- **TASK TO COMPLETE**: Restate the entries word for word and skip every image.

-- SOURCE RECORDS follows --

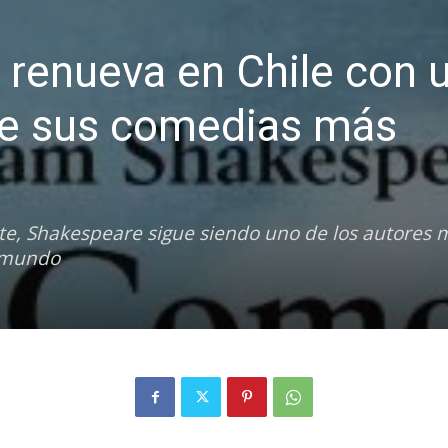
Bibliotecas
 renueva en Chile con 
de sus comedias más
te, Shakespeare sigue siendo uno de los autores 
l mundo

-- SOURCE RECORDS concluded --

- **WRITTEN ANSWER**:
Bibliotecas
 renueva en Chile con 
de sus comedias más
te, Shakespeare sigue siendo uno de los autores 
l mundo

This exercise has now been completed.